What distinguishes the wheat beers is that they are white, or rather they are termed ‘white’, even when they are dark brown. It is to do with the light, milky haze of suspended flour that forms in the body of the beer when a high proportion of wheat is used in the mash.
This distinction between ‘white’ wheat beers and ‘brown’ barley beers has taken on great importance at various times in history, usually associated with the fact that wheat is in high demand from bakers, while the alternative uses for barley and largely restricted to animal feed, or the base for distilling certain spirits.
As well as lightening the colour, wheat in a mash brings a distinct grainy sweetness when fresh, which dissipates with conditioning, to leave a thinner, drier body.

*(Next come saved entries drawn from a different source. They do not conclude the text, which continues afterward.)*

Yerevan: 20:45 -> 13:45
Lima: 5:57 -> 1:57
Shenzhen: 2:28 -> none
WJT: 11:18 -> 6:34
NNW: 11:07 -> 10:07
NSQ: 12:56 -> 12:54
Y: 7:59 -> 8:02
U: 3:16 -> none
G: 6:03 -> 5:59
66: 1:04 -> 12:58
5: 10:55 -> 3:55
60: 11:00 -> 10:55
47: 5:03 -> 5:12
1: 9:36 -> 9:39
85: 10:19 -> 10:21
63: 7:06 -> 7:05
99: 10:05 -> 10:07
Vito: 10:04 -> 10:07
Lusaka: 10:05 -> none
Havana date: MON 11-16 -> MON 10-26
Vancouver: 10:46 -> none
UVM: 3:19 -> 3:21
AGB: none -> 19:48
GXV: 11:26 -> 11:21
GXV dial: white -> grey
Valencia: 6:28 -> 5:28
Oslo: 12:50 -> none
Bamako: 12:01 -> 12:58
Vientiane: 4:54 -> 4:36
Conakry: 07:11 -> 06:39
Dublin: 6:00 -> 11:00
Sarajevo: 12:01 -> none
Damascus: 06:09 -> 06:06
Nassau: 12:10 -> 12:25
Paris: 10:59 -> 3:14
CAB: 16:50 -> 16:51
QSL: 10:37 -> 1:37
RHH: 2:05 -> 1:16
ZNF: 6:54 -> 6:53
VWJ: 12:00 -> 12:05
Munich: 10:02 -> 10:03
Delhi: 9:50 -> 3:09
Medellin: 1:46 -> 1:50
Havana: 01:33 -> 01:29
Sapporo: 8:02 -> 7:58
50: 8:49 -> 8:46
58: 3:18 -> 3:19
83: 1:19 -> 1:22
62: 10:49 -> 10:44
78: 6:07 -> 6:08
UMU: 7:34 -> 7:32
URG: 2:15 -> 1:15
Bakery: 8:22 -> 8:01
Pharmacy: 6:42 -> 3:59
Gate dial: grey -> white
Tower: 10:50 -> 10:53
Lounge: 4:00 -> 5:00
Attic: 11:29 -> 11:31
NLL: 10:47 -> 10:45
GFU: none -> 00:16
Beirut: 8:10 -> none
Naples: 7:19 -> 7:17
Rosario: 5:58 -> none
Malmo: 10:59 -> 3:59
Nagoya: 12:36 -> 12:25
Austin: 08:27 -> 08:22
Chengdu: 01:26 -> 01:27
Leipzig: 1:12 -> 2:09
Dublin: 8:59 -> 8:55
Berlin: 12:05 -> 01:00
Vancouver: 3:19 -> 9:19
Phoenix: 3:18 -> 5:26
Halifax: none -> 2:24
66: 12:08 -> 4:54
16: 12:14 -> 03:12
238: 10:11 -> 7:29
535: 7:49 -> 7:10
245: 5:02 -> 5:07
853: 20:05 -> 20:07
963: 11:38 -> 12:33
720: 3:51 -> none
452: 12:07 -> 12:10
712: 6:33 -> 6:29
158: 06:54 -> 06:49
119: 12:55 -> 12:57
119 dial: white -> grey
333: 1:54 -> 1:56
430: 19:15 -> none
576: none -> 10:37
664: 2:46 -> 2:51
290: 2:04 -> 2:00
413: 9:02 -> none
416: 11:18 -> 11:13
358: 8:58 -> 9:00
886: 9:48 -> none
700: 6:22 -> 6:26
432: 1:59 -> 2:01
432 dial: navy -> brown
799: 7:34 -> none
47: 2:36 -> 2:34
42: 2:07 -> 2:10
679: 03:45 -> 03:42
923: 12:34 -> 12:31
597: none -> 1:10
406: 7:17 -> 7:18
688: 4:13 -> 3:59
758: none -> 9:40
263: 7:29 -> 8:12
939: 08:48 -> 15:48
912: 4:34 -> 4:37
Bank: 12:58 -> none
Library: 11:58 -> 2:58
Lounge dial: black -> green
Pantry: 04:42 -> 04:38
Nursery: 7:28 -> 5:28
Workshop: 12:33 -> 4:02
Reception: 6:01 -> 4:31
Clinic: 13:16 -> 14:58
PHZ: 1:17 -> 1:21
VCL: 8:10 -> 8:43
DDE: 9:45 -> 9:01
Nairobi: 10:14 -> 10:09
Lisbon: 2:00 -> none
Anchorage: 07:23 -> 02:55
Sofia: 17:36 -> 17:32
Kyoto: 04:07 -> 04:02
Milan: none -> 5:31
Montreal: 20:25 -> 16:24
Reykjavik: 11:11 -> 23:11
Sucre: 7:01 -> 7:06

In any format it will leave a sticky mess in brewing equipment, which can be difficult to clean off, and increases the risk of infection.
The main wheat beer diaspora spread from northern France to Poland and south through modern Germany and Belgium as far as Austria, boasting a range of wheat beer styles that was almost as broad as of barley beer, though many of these have disappeared.
Most wheat beers are of session strength. This is in part because their intense graininess when young interferes with their drinkability when they are stronger. It is also in part a reflection of the difficulty handling wheat mashes in the brewery, which can behave like soggy pasta.
Heavier wheat beers must be carefully designed. Not even the Belgians have established a reliable style of wheat beer, much above 6% ABV, unless you count Oude Gueuze – which many would consider cheating, in this context.